Под конвоем заботы - [102]

Шрифт
Интервал

— Я правда буду пить чай, — сказал он и, кивнув им, тихо добавил: — Слышал, все слышал, и о перемене кладбищ тоже. Сам знаешь, это будет стоить тебе головы.

— Да, — ответил Тольм, — знаю и рад от нее избавиться, от такой головы.

— Стабски просил меня еще раз с тобой поговорить. Но я знаю, это бесполезно — или?

— Бесполезно, Блямп, не трудись.

— Странно, почему-то я был уверен, что ты заупрямишься, хотя из всех, кого знаю, ты самый покладистый человек. Но сегодня, сам не пойму отчего, я уверен, что ты не уступишь. Я рад за тебя — не за нас, нет, не за нас, и, конечно, не из-за того, что все так быстро. Хотя, конечно, президент на один день — что уж тут хорошего, но дело даже не в этом: ты нам очень подходил, и у меня никогда, никогда в мыслях не было тебя уничтожать. Я только всегда хотел пробудить в тебе стойкость, ну, воспитать, что ли...

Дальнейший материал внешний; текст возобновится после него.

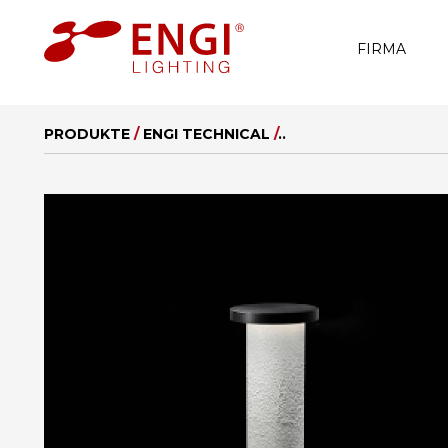
FIRMA
PRODUKTE
/
ENGI TECHNICAL
/
..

— Как видишь, тебе это удалось... Не слишком-то на эклеры налегай, куда тебе толстеть. Может, все-таки виски?

— Нет, потом, я хочу поговорить с вами на трезвую голову. — Он с неприкрытым вожделением проводил глазами Эву Кленш, которая подала молоко, лимон, сахар и снова вышла. — Кто эта женщина?

— Забудь, она уже занята. Подруга Блуртмеля.

— Я бы с ходу на ней женился.

— Ты... — Кэте покраснела и принялась разливать чай.

— Слишком часто женился с ходу? Ты это хотела сказать?

— Примерно. Не совсем, но... И прошу тебя, Блямп, ее не трогай, пожалуйста.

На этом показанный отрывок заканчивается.